При упоминании об ирисках, от которых у меня чуть не вылетела пломба из зуба, я поморщился. Да уж, хорошо, что не вылетела, иначе пришлось бы мне познакомиться со всеми достижениями советской стоматологии, например — с бормашиной. Это тебе не моя любимая частная стоматология, где на входе выдают бахилы и угощают чаем с нугой.
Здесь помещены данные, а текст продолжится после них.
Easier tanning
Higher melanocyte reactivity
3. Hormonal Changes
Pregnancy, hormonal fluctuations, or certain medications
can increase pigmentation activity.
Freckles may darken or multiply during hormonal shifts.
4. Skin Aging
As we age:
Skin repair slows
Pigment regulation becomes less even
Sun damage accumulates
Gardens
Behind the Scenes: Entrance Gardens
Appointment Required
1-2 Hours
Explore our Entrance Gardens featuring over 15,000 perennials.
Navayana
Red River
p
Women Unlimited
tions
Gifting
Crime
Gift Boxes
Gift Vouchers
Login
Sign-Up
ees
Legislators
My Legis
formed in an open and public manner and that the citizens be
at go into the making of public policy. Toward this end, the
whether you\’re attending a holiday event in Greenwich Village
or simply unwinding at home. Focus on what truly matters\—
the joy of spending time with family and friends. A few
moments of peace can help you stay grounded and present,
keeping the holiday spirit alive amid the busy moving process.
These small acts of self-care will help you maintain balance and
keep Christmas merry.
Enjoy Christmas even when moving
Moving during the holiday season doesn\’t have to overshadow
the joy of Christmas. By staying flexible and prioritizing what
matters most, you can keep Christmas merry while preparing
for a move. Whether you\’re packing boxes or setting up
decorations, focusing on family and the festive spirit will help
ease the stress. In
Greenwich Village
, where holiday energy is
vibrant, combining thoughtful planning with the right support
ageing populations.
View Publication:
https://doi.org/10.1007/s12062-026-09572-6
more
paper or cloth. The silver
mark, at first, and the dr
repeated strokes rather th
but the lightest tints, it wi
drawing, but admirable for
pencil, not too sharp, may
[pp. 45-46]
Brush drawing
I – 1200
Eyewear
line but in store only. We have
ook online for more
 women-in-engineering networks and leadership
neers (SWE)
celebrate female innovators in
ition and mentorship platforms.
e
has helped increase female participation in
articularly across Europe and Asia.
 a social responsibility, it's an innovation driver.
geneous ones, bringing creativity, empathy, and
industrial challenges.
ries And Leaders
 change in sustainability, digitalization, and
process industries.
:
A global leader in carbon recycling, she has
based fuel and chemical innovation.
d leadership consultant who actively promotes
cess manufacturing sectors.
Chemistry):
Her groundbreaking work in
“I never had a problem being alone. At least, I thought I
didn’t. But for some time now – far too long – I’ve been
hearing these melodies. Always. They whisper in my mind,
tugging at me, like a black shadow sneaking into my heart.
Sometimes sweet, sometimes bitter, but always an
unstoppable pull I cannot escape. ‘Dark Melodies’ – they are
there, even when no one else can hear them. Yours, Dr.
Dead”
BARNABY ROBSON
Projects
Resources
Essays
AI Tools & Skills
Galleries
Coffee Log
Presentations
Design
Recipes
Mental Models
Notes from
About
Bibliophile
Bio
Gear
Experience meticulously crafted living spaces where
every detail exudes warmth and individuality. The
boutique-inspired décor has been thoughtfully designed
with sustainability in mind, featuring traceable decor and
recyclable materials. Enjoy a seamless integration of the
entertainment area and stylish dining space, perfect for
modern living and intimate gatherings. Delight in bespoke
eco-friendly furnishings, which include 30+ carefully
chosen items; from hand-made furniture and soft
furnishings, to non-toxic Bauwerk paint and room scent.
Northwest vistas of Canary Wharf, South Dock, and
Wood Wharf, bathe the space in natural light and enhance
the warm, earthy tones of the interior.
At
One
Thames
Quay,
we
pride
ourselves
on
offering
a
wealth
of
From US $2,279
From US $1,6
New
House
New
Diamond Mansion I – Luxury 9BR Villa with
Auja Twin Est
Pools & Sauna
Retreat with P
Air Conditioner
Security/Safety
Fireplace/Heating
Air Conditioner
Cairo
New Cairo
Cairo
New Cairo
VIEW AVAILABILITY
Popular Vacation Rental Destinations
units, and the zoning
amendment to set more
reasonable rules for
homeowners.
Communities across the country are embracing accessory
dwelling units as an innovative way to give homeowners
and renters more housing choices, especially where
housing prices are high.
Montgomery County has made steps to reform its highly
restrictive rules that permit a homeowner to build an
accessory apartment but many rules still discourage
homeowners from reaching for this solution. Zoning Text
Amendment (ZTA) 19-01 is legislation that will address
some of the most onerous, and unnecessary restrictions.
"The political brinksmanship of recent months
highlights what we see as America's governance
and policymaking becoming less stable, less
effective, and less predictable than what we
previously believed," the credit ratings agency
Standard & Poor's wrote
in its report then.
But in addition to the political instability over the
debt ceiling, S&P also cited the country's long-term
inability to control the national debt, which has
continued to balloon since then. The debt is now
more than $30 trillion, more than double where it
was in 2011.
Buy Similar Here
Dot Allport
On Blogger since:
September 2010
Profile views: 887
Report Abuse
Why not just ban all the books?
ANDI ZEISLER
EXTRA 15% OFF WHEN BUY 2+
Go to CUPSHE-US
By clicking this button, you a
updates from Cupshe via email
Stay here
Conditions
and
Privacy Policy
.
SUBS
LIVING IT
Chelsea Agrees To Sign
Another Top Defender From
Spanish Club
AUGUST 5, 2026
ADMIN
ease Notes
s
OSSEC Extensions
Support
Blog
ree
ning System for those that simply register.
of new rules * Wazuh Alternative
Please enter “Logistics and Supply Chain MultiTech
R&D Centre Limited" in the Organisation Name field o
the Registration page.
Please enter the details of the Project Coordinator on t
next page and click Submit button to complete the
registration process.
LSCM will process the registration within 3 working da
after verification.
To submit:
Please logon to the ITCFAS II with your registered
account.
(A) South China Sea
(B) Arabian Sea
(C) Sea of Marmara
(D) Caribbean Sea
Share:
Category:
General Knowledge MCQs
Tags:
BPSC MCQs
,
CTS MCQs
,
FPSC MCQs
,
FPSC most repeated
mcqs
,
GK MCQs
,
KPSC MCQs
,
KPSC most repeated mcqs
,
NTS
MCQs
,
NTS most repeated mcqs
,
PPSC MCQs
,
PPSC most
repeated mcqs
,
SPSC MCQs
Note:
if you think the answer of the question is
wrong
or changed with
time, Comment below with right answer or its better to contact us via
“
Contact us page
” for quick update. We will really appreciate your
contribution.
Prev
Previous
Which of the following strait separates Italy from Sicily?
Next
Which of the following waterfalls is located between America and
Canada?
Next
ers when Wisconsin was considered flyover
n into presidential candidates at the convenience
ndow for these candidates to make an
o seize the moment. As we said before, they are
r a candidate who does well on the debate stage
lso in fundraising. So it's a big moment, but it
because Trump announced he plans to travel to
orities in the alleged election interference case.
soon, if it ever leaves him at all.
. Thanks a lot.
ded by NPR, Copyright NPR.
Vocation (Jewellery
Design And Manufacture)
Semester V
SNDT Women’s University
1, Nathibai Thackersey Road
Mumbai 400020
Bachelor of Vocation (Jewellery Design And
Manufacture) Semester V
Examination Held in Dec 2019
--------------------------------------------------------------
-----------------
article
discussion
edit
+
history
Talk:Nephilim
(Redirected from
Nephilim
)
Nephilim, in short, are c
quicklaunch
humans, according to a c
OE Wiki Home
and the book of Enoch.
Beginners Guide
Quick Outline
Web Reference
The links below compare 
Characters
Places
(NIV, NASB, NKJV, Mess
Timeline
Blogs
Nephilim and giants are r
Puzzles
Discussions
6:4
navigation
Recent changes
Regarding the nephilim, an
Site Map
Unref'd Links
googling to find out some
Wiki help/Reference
Вряд ли там усаживают в уютное кресло, предлагают посмотреть кино на плазменном телевизоре в ожидании приема, а укол, который делает вежливый врач — не больнее укуса новорожденного комара. И мой полис ДМС с расширенной страховкой тут точно не работает. Интересно, что бы я сказал своему стоматологу Таисии Павловне на следующем приеме, вернувшись с пломбой из восьмидесятых? Так, я опять отвлекся.
— Расскажи, что тут написано, — попросил я, оставив тщетные попытки разобрать небрежные записи старого профессора. — Я ничего не понимаю. Для меня проще тонну картошки выкопать, чем эту писанину разобрать.
— Ну смотри, — отец пододвинул ко мне несколько листов, — есть такой ученый Дэвид Бейли. Он как раз и принимал участие в разработке виртуальных очков. Что он взял? Большие линзы. Линзы нужны, чтобы создать эффект глубины и расширить угол обзора. Мы же хотим увидеть изображение объемным и реалистичным, так?
— Так, кивнул я, — а где мы их возьмем.
— Ерунда, — отмахнулся папа. Почему-то мне было крайне трудно звать его Михаилом или Мишей. Все же отец есть отец, пусть сейчас ему и всего двадцать пять. — Линзы можно взять из старого проектора или бинокля. Это вообще не проблема.
«Как сказать. Это для тебя, пап, не проблема. А я и новый-то проектор только у друга в гостях видел, а бинокль — вообще в театре несколько раз. А телескоп вы мне так и не купили в детстве, хотя я очень просил», — подумал я, но промолчал. Не время вспоминать давние обиды. В конце концов, у меня было сытое и счастливое детство.